# Shouldn't Speakers/Audio Components be Rated for Room Size?



## resqguy (Jun 20, 2009)

The discussion on Logic, Semantics, etc. got me thinking about an assumption that I have been making over the past 30+ years when selecting components. My assumption: select speakers to fit your room, amplifiers to match your speakers, and source components to fit your source media priorities. Have I been wrong all these years? If not, then why haven't the component manufacturers adopted some kind of guideline to help consummers create systems based on their environment?

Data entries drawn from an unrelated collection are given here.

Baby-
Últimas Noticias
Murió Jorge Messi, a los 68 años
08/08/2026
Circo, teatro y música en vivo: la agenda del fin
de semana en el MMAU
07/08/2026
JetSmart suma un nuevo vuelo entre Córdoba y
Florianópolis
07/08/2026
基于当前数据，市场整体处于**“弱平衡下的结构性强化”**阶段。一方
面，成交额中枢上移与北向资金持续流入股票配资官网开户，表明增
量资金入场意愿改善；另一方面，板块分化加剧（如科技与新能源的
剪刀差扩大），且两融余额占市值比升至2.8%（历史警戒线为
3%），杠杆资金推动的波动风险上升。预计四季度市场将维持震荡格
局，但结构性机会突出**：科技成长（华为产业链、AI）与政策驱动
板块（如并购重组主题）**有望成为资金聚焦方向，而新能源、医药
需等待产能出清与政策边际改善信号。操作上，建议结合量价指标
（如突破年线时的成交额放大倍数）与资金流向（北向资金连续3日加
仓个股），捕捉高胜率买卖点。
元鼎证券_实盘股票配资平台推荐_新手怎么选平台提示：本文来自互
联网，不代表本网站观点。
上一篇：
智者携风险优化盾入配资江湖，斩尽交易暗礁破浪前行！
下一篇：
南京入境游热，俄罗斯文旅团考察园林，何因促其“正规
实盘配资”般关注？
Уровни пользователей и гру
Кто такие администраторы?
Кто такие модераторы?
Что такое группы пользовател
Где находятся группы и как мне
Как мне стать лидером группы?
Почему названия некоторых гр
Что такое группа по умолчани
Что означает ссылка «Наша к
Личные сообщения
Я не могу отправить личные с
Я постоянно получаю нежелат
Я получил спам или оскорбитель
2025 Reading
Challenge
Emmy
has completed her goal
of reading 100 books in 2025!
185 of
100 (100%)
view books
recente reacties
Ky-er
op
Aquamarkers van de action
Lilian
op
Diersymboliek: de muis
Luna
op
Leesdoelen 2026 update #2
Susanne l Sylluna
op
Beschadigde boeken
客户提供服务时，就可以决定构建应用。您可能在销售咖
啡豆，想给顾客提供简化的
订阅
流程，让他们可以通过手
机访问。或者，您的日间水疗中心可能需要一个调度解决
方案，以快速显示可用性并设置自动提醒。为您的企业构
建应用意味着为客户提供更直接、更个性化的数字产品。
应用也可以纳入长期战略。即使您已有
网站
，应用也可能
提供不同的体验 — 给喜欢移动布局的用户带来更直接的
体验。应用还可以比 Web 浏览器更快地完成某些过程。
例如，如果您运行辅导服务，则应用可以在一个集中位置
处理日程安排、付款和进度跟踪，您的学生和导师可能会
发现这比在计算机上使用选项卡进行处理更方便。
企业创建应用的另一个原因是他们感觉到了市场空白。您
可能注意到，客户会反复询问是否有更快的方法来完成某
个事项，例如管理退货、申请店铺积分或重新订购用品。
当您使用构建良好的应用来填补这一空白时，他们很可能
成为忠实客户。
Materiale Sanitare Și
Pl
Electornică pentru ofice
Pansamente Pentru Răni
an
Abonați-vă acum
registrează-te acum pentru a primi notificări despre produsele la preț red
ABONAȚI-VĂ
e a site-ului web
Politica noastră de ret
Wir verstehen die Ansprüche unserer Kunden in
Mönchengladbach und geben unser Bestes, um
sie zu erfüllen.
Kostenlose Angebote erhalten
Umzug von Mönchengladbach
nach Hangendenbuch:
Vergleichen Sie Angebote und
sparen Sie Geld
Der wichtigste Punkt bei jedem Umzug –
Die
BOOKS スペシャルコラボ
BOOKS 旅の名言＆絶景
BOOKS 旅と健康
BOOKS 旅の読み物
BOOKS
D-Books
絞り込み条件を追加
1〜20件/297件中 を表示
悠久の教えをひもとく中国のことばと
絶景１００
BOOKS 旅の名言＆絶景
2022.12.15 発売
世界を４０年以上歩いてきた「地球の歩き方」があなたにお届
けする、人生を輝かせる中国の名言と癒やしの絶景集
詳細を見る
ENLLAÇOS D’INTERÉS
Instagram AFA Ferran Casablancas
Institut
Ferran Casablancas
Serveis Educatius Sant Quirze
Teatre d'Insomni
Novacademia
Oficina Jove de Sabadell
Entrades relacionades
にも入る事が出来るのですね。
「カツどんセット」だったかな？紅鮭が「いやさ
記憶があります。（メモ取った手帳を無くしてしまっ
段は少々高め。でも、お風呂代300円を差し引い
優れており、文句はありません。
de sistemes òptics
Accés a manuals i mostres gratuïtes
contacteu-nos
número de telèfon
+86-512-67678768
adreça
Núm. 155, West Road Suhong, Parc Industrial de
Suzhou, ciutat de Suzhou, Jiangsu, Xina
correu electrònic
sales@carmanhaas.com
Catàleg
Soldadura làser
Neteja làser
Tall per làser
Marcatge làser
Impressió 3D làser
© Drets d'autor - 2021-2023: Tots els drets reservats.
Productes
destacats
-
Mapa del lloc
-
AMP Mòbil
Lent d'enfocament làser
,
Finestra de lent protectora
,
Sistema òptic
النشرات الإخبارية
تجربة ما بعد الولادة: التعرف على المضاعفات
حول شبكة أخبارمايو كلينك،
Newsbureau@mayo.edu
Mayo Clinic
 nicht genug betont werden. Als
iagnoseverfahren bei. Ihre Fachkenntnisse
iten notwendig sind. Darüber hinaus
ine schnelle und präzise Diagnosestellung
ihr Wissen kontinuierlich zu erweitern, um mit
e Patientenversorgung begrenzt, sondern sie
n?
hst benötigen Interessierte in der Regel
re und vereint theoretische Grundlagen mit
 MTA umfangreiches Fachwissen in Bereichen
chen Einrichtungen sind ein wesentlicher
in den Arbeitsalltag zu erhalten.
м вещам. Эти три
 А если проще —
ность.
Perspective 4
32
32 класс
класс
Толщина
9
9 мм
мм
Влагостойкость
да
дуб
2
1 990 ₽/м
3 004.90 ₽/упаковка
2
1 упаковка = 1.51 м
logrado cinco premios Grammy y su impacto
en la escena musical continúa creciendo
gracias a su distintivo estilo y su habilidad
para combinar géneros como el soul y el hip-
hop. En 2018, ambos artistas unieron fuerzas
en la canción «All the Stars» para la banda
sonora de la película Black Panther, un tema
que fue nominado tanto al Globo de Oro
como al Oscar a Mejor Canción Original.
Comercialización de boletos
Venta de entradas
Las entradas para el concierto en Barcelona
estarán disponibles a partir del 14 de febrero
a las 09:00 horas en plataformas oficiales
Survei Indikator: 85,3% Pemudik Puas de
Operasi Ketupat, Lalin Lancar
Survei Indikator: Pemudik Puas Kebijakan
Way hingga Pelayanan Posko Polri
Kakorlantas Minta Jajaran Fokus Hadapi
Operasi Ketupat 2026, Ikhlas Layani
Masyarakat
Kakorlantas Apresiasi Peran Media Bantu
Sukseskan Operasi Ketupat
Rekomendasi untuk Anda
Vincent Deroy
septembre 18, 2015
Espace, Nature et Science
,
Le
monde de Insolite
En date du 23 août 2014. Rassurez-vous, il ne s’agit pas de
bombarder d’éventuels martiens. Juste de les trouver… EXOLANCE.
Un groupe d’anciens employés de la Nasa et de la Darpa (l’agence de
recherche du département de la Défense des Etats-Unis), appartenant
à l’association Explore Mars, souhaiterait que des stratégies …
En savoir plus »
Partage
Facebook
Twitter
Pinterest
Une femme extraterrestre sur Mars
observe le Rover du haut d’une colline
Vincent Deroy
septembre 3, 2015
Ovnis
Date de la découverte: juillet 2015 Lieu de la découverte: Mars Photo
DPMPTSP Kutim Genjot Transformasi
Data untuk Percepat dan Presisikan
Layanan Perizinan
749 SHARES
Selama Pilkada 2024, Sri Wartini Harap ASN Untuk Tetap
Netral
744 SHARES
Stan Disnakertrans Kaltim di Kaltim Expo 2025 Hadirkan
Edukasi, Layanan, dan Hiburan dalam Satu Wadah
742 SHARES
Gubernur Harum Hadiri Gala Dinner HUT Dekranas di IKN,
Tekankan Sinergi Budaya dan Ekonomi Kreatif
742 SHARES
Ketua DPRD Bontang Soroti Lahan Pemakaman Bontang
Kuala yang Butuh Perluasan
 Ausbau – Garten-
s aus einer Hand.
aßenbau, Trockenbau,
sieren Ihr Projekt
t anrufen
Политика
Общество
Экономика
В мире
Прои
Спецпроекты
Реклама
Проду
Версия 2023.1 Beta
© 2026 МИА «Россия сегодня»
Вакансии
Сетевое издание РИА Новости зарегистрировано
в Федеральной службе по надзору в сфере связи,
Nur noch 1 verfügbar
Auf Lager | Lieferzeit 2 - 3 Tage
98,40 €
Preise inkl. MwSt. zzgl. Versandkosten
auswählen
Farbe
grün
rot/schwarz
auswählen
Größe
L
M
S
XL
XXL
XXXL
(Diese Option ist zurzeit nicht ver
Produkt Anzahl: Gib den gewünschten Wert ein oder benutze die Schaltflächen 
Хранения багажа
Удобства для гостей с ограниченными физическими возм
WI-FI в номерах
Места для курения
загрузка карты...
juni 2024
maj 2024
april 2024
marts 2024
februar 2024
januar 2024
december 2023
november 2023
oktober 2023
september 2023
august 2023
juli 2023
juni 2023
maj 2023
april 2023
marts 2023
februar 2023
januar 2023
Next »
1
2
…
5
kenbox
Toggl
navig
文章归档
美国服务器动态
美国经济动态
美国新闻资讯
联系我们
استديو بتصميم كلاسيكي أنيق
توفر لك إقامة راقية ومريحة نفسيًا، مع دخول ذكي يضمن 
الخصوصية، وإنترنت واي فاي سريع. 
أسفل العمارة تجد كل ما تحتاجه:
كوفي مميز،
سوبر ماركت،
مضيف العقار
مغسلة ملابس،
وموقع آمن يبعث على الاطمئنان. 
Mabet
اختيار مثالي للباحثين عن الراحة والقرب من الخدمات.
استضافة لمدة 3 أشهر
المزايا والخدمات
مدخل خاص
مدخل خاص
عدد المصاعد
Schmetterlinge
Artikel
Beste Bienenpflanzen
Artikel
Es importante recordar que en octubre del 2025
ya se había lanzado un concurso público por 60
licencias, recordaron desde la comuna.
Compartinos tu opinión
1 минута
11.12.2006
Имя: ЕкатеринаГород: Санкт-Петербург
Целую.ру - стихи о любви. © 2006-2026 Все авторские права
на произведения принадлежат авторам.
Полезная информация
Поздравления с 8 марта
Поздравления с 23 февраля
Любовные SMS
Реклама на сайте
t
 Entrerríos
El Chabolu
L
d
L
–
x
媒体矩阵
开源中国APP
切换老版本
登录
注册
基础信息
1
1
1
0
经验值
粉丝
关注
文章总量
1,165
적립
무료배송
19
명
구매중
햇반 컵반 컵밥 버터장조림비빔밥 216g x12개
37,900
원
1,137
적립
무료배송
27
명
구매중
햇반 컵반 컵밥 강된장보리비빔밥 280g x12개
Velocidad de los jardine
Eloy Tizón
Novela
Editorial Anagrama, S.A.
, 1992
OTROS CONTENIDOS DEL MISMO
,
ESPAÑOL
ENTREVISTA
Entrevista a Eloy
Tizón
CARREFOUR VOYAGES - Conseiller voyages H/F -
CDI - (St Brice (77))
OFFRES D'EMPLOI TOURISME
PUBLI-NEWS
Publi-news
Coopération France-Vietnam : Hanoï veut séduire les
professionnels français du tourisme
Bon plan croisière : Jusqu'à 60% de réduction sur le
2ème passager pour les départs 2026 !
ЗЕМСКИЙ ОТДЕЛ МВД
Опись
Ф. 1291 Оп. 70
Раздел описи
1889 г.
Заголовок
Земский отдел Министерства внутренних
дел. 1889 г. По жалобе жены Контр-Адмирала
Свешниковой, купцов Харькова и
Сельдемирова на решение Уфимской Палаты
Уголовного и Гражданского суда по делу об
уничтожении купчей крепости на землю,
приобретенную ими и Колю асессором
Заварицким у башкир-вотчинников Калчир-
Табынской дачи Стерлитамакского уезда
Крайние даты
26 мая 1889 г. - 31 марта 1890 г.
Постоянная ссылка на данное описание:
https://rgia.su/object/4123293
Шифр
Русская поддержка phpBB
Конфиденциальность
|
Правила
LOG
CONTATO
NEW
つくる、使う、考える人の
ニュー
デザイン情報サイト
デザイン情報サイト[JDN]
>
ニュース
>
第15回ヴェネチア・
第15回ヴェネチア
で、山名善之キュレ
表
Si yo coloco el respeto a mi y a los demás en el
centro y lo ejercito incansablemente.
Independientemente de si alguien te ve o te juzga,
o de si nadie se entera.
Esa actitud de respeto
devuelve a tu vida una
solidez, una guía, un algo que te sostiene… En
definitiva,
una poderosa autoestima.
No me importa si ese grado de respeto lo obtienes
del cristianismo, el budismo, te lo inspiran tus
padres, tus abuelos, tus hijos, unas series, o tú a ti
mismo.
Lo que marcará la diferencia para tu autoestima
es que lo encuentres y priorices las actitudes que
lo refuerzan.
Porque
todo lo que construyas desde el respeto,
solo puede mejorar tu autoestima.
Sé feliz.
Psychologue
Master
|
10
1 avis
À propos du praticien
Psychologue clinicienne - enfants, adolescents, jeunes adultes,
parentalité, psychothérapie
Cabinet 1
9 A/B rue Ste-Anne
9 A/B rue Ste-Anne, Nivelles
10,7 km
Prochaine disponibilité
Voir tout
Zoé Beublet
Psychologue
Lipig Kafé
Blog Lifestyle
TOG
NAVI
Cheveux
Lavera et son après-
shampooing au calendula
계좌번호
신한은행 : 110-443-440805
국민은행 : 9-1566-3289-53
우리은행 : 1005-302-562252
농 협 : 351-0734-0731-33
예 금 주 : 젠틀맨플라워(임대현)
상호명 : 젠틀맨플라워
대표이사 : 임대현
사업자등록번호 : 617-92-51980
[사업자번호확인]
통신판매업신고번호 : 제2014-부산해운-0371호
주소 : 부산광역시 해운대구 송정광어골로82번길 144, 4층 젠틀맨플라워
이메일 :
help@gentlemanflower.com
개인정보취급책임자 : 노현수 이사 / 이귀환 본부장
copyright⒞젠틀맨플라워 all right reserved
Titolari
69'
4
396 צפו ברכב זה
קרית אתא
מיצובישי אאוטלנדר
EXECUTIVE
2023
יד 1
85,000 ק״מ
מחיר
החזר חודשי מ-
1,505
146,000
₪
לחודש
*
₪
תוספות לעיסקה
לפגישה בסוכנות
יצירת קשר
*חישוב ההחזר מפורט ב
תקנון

Are the marketing departments still focussed on the ego of the customer? (See the Dominator speakers from the movie Ruthless People). Is it easier to leverage the ego of the customer to justify a more expensive system even though it is not what the customer needs?

Why the rant? Take speakers for example. A typical manufacturer will have several series of speakers with different models within each. The differences of the models within each series are typically the number of drivers and their size. Why would you choose one model over the other? The logical reason would be room size and listening area. Many manufacturers are selling direct from the internet these days. Why not include a sound field diagram for each model?

Where am I going wrong here?


----------



## umr (Oct 6, 2009)

That is part of what THX certification is about.
_Posted via Mobile Device_


----------



## resqguy (Jun 20, 2009)

> That is part of what THX certification is about.


I agree that THX is a first step. But what I am looking for is more application information. Not just a pass/fail criteria. Something from the manufacturer along the lines of what you would have for a projector. Sound field specs similar to throw distance vs. screen size.


----------



## tonyvdb (Sep 5, 2007)

Speakers are rated by the db's they produce directly in front of the speaker not at the listening position. So it is not affected by room acoustics.


----------



## umr (Oct 6, 2009)

I own some excellent audio test gear and I can tell you it would be very difficult to develop a set of specifications that woulg guarantee a level
of sound quality. I find listening is a better method of separating products. The test equipment is useful, but not sufficient to determine product quality.
_Posted via Mobile Device_


----------



## Jon Liu (May 21, 2007)

Off topic, if there is anyone I would listen to here, Jeff (umr), is definitely that person. He is renowned for his calibration ability, both audio and video. We're glad to have him around here at the Shack!


----------